◆ TASK BRIEF:
For this exercise, copy exactly the lines below from the one with "I swapped out the dining" through the one with "n x/y positioner" and leave out the pictures.

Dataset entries

----

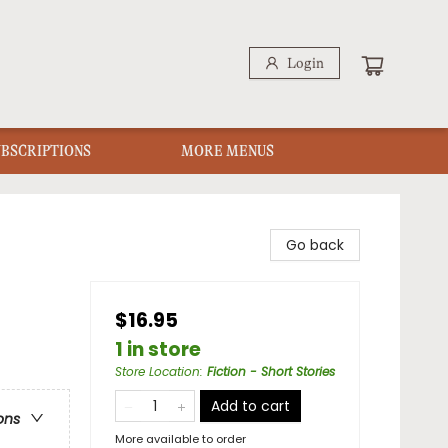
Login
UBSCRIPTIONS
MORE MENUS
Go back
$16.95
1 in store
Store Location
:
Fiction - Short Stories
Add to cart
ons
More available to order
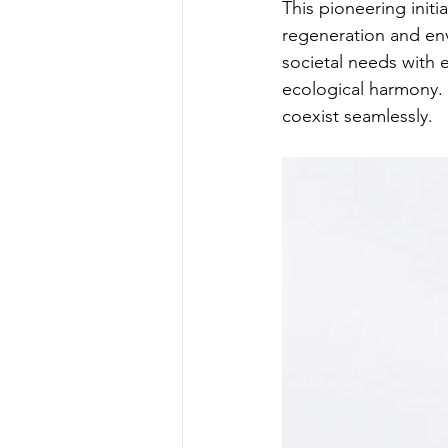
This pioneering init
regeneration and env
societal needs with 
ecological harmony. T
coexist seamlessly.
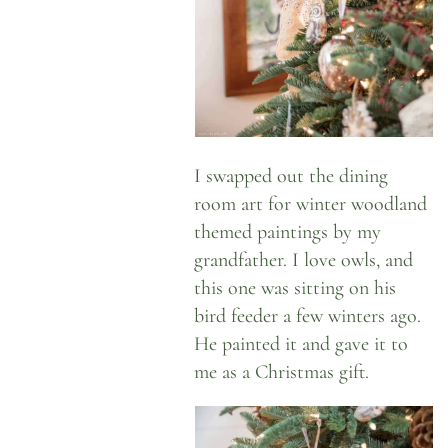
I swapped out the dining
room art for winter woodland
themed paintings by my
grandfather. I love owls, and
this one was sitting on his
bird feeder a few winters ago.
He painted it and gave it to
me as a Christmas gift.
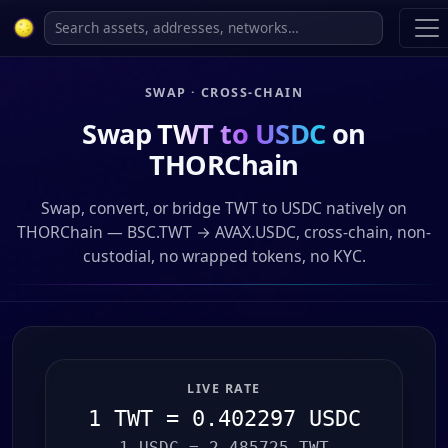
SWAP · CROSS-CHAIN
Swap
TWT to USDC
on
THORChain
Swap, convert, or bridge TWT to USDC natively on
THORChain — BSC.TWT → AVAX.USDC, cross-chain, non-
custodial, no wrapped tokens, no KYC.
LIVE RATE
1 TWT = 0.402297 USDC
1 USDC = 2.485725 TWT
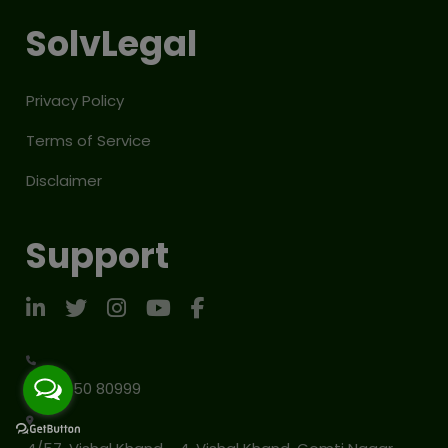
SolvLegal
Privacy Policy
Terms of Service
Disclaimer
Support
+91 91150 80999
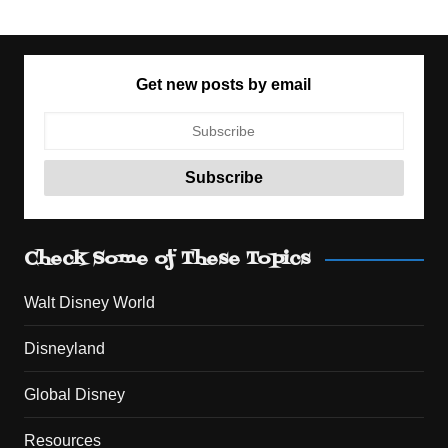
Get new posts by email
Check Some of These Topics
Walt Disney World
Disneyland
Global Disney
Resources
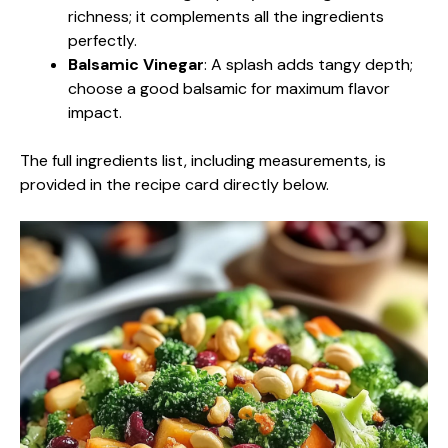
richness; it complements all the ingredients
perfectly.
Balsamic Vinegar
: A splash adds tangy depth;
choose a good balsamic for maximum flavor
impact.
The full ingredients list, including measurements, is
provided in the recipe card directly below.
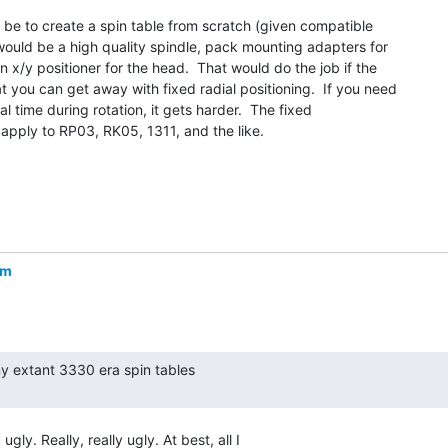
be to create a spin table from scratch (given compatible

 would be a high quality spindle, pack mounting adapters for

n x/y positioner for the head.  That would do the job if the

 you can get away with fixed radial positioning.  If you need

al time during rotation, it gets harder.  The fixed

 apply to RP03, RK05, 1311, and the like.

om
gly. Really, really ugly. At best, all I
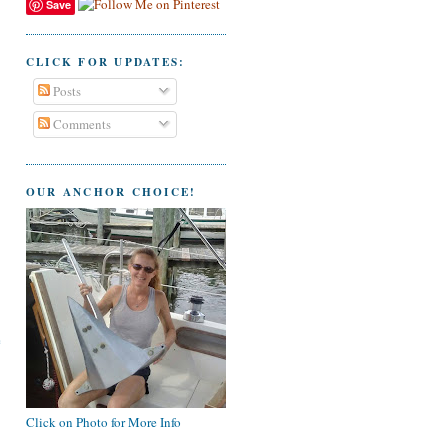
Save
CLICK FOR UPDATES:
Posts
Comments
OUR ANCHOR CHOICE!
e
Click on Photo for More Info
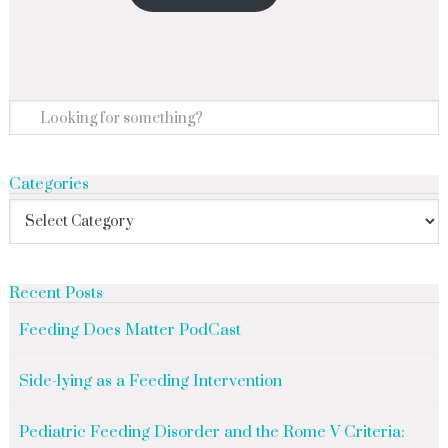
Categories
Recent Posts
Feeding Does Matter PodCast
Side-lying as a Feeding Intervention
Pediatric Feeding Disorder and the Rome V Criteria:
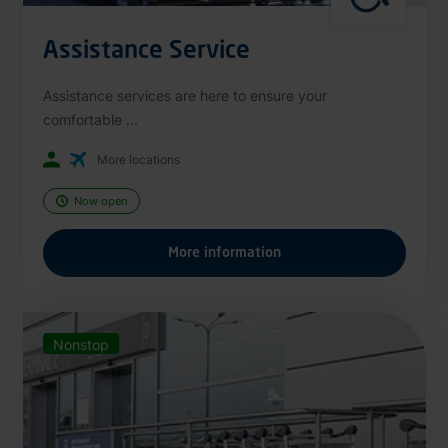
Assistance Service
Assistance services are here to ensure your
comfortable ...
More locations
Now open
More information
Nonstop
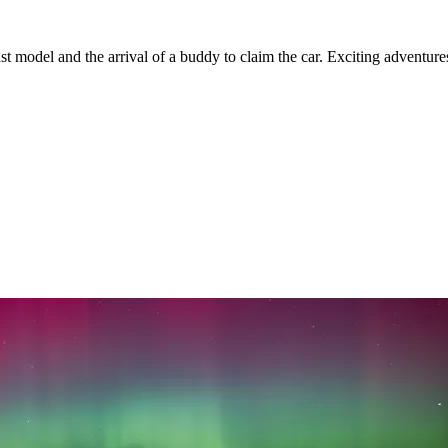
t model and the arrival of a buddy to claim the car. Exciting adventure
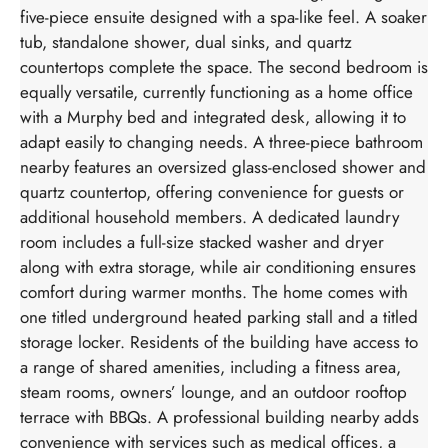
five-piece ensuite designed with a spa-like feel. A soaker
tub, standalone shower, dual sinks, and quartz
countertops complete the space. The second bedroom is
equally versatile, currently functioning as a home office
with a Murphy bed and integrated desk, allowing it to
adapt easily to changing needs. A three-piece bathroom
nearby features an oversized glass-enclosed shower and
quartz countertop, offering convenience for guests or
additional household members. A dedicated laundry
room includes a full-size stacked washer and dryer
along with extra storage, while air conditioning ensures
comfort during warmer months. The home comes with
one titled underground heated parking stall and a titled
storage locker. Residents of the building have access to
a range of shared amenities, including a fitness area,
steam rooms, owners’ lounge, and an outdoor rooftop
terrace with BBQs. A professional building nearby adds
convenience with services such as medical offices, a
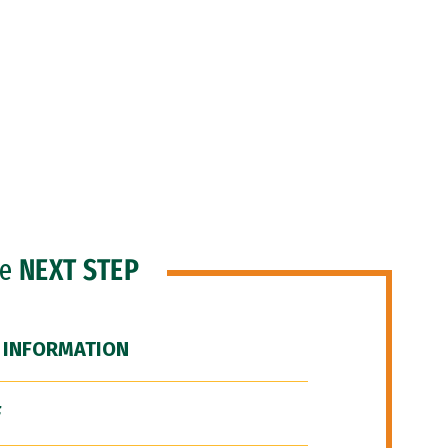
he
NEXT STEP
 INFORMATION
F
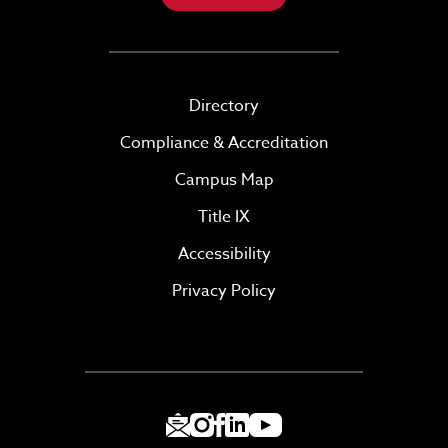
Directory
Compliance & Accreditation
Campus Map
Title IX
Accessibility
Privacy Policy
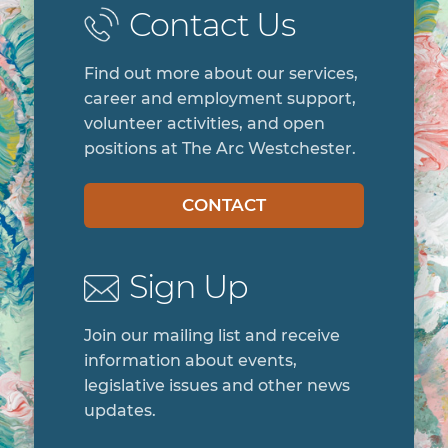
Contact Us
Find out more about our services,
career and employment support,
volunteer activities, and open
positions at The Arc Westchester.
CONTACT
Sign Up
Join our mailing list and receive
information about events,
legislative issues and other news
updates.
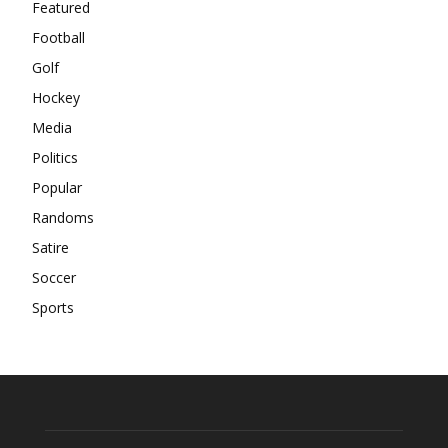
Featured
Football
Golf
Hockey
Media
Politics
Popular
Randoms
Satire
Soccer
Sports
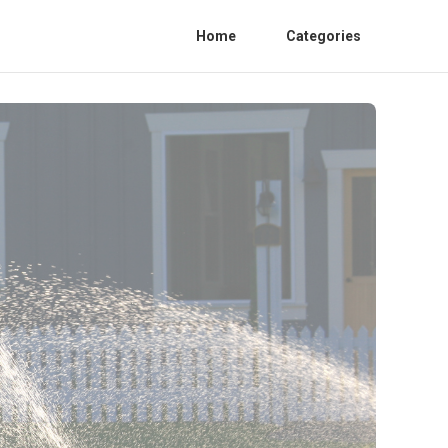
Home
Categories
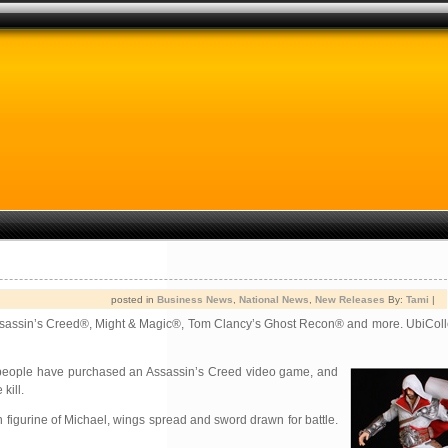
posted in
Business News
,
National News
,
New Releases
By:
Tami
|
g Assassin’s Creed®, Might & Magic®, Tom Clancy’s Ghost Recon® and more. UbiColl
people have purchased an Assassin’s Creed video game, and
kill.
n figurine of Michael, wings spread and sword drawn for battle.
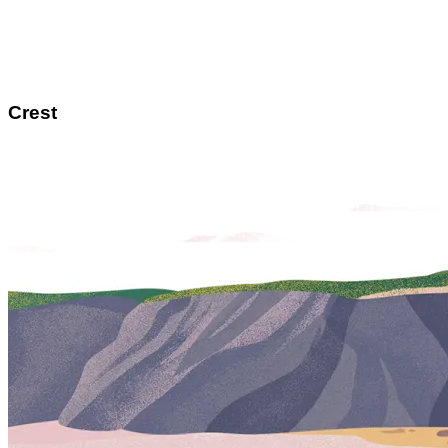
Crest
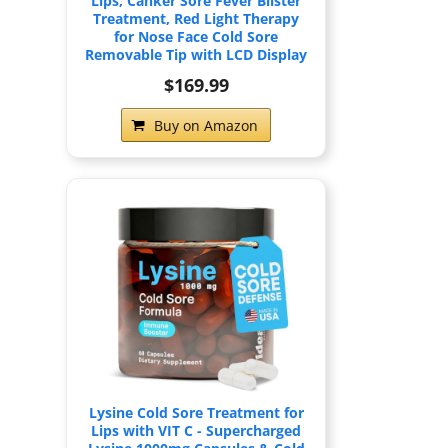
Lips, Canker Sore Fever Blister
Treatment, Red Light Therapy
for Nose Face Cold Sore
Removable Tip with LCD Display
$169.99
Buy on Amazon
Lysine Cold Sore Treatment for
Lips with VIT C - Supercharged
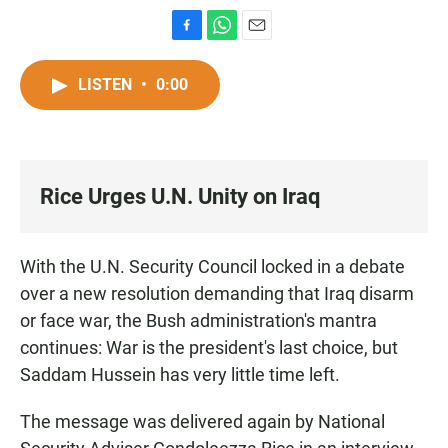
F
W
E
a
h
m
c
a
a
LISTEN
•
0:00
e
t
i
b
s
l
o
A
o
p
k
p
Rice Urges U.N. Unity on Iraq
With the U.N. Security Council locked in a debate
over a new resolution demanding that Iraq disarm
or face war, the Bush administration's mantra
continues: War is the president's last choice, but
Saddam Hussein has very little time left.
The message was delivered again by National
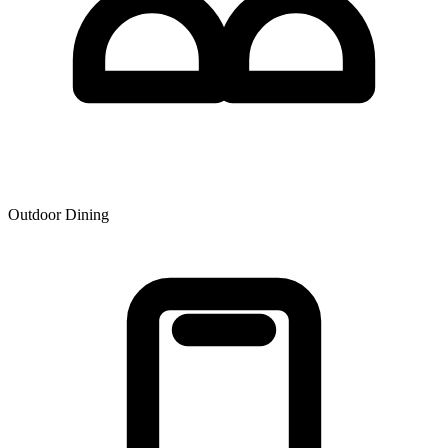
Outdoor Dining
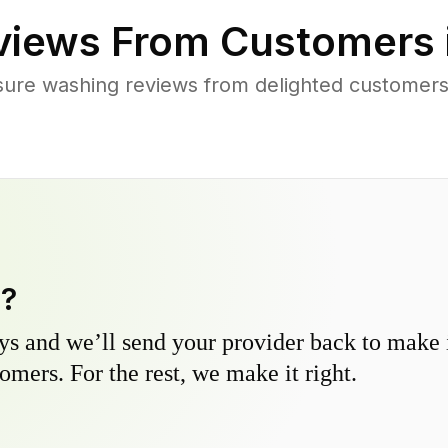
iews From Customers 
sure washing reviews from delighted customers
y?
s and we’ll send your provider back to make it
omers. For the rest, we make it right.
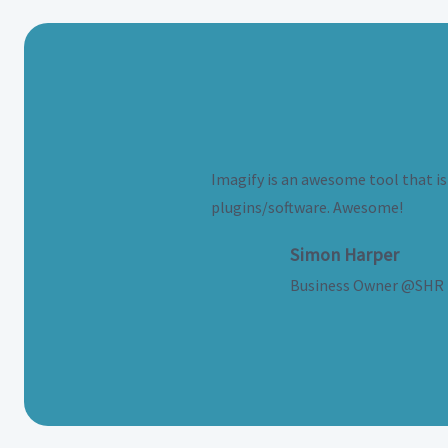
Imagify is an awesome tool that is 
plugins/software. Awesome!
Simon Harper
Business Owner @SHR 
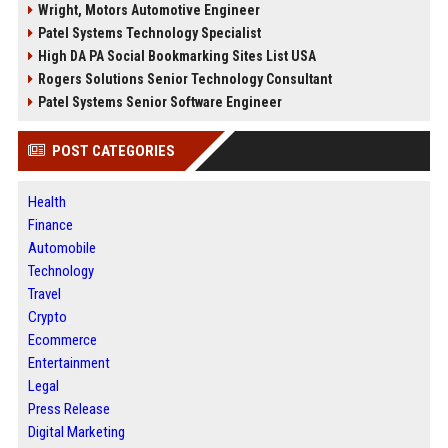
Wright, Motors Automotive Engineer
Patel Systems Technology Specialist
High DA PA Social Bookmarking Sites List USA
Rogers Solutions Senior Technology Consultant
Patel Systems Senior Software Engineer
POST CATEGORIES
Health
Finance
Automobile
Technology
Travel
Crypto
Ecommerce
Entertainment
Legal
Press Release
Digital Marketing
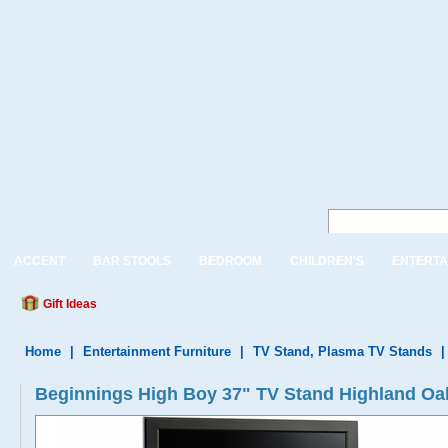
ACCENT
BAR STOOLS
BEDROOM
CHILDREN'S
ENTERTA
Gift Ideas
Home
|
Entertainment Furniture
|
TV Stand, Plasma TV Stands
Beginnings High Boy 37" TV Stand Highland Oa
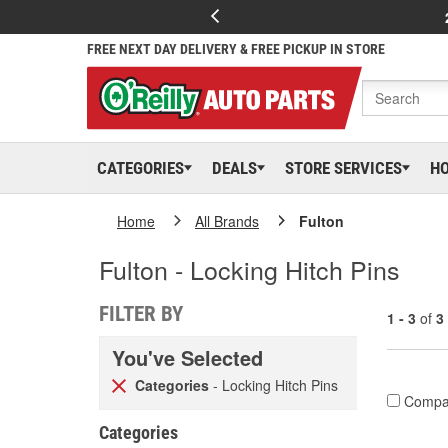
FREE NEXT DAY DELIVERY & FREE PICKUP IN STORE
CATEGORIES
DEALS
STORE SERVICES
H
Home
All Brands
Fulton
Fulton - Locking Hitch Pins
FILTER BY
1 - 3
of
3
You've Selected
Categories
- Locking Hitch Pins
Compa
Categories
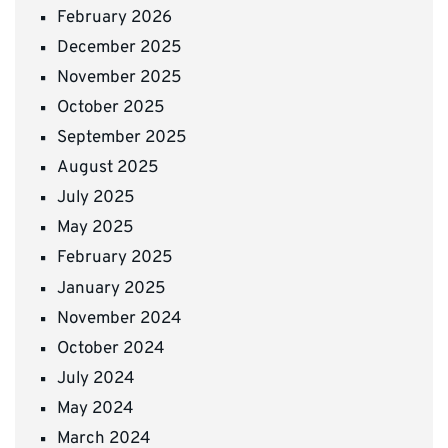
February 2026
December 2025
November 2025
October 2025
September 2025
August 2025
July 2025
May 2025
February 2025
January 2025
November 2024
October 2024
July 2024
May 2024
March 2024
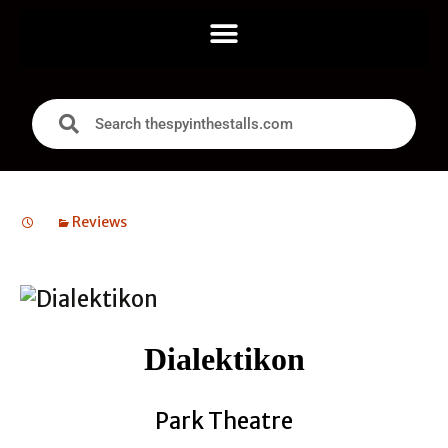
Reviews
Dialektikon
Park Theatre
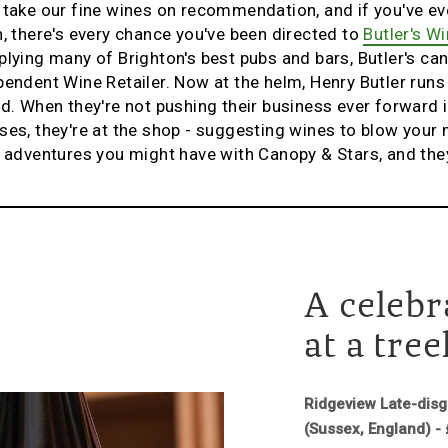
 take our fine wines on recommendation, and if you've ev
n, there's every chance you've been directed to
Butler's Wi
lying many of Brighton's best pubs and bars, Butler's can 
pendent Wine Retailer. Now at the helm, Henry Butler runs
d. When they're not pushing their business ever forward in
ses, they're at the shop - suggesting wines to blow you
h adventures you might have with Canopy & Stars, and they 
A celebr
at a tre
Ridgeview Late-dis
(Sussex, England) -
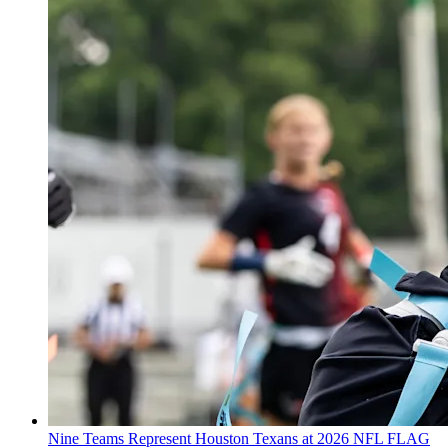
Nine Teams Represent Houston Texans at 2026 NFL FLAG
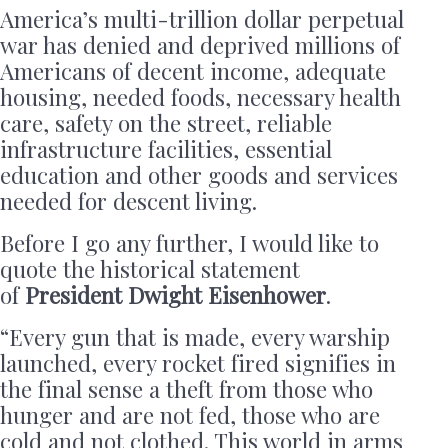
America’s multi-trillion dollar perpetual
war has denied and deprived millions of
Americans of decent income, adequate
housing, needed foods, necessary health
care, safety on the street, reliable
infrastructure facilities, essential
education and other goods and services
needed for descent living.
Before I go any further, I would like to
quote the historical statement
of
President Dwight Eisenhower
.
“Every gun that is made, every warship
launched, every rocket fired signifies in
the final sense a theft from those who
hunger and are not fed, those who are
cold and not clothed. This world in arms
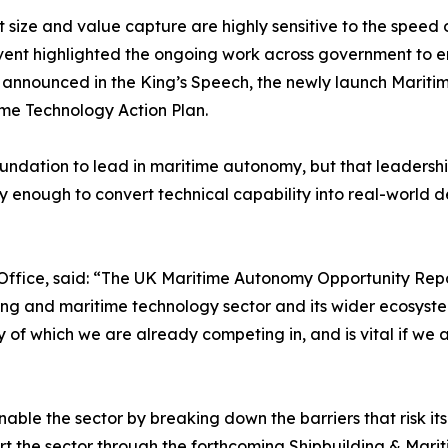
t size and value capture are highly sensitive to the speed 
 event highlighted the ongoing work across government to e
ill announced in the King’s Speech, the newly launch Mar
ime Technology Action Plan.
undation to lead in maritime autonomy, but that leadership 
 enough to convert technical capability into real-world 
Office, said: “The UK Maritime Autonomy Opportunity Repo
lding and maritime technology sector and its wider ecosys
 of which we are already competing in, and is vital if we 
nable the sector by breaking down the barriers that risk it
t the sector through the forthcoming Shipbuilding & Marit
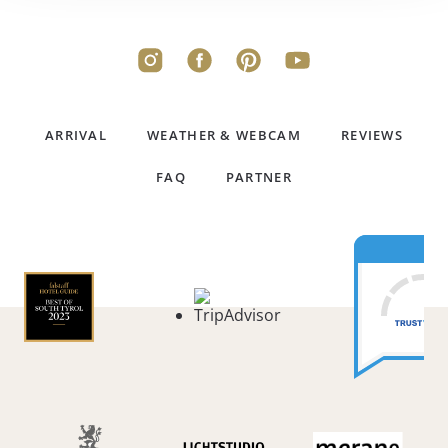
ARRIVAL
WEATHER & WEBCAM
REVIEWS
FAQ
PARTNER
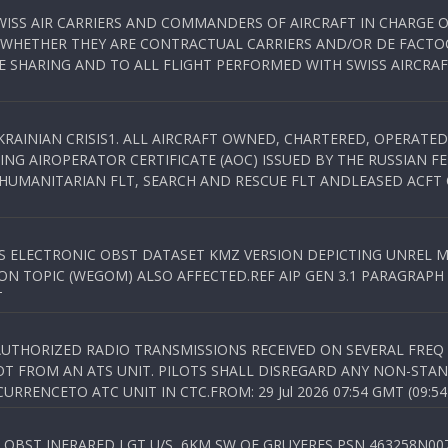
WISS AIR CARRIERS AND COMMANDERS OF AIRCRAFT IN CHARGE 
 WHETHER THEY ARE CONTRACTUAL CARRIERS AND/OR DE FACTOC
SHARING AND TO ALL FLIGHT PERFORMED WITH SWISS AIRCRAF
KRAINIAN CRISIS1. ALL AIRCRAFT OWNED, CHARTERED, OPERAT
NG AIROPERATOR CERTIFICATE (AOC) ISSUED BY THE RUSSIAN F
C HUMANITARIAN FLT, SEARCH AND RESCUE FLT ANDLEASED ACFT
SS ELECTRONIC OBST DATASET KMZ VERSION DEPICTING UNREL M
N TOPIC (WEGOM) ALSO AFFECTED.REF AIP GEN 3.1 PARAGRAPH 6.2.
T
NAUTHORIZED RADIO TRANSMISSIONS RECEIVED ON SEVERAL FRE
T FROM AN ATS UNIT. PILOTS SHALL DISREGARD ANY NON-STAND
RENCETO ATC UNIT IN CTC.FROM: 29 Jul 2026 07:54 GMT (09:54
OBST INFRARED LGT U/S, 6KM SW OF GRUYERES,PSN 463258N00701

----

◆ SOLUTION TO THIS TASK:
I swapped out the dining
room art for winter woodland
themed paintings by my
grandfather. I love owls, and
this one was sitting on his
bird feeder a few winters ago.
He painted it and gave it to
me as a Christmas gift.
SWAP · CROSS-CHAIN
Swap
TWT to USDC
on
THORChain
Swap, convert, or bridge TWT to USDC natively on
THORChain — BSC.TWT → AVAX.USDC, cross-chain, non-
custodial, no wrapped tokens, no KYC.
LIVE RATE
1 TWT = 0.402297 USDC
1 USDC = 2.485725 TWT
SolvLegal
Privacy Policy
Terms of Service
Disclaimer
Support
+91 91150 80999
Get new posts by email
Check Some of These Topics
Walt Disney World
Disneyland
Global Disney
Resources
richness; it complements all the ingredients
perfectly.
Balsamic Vinegar
: A splash adds tangy depth;
choose a good balsamic for maximum flavor
impact.
The full ingredients list, including measurements, is
provided in the recipe card directly below.
be to create a spin table from scratch (given compatible

 would be a high quality spindle, pack mounting adapters for

n x/y positioner for the head.  That would do the job if the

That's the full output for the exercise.